* WHAT IS NEEDED:
Somewhere below is a line with "Оплата при получении (наложенный платеж)" and, later, a line with "транзакции."; repeat those two lines and all the lines between them, exactly as they are.

[Items listed in a dataset]

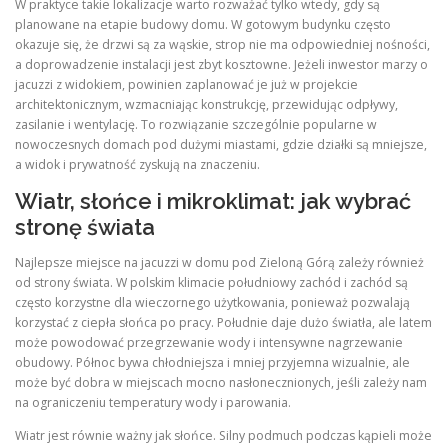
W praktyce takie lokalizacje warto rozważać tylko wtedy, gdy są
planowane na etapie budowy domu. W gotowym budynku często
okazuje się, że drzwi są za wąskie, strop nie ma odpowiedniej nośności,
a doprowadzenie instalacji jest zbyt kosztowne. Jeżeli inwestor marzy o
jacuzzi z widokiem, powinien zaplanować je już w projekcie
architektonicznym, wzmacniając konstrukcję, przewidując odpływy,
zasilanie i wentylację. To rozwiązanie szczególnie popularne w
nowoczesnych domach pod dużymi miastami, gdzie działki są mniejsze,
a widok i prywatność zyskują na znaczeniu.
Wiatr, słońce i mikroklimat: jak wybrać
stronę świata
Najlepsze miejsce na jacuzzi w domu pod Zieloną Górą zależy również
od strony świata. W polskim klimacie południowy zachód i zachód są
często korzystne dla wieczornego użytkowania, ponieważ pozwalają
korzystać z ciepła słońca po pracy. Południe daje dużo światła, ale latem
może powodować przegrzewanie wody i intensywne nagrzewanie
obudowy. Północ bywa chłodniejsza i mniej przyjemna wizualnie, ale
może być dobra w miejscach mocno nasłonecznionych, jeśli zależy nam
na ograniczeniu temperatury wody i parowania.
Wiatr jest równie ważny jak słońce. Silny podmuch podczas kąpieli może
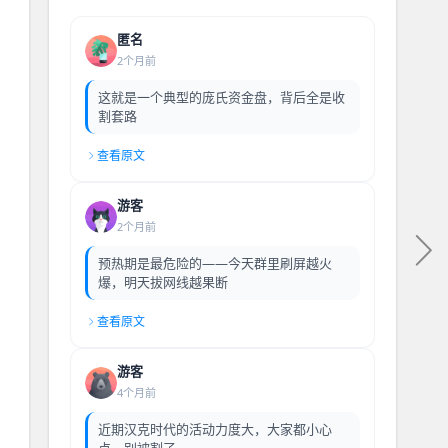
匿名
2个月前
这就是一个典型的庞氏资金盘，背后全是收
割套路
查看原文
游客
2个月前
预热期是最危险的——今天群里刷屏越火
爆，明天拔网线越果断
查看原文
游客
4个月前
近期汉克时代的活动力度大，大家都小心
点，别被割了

--

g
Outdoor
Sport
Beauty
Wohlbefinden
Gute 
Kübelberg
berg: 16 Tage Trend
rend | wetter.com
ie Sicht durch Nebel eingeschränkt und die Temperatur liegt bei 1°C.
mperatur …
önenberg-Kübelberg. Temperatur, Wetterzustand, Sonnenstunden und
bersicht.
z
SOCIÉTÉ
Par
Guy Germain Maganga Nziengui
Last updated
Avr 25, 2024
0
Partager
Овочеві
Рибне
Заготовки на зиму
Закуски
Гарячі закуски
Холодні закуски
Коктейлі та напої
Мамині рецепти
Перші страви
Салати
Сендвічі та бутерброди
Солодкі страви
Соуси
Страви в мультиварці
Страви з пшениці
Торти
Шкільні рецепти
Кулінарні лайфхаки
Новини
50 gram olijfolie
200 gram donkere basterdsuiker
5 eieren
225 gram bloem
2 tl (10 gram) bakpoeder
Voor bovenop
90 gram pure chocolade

---

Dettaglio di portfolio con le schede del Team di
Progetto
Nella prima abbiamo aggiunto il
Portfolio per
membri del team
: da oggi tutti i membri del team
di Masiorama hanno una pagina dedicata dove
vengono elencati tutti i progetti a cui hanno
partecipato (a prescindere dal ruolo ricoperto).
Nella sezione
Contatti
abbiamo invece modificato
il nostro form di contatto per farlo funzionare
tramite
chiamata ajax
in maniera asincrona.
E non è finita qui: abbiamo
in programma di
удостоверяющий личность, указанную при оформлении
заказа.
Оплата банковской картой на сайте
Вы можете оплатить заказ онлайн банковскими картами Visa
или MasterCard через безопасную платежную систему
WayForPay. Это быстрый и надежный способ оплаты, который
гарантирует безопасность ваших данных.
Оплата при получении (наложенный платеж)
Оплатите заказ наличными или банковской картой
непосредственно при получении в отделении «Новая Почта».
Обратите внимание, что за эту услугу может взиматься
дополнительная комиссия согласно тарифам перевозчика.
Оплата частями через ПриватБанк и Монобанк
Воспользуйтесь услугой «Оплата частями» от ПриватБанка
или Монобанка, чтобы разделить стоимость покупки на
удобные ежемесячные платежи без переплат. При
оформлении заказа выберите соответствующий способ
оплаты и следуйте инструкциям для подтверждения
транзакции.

* SOLVED EXERCISE:
Оплата при получении (наложенный платеж)
Оплатите заказ наличными или банковской картой
непосредственно при получении в отделении «Новая Почта».
Обратите внимание, что за эту услугу может взиматься
дополнительная комиссия согласно тарифам перевозчика.
Оплата частями через ПриватБанк и Монобанк
Воспользуйтесь услугой «Оплата частями» от ПриватБанка
или Монобанка, чтобы разделить стоимость покупки на
удобные ежемесячные платежи без переплат. При
оформлении заказа выберите соответствующий способ
оплаты и следуйте инструкциям для подтверждения
транзакции.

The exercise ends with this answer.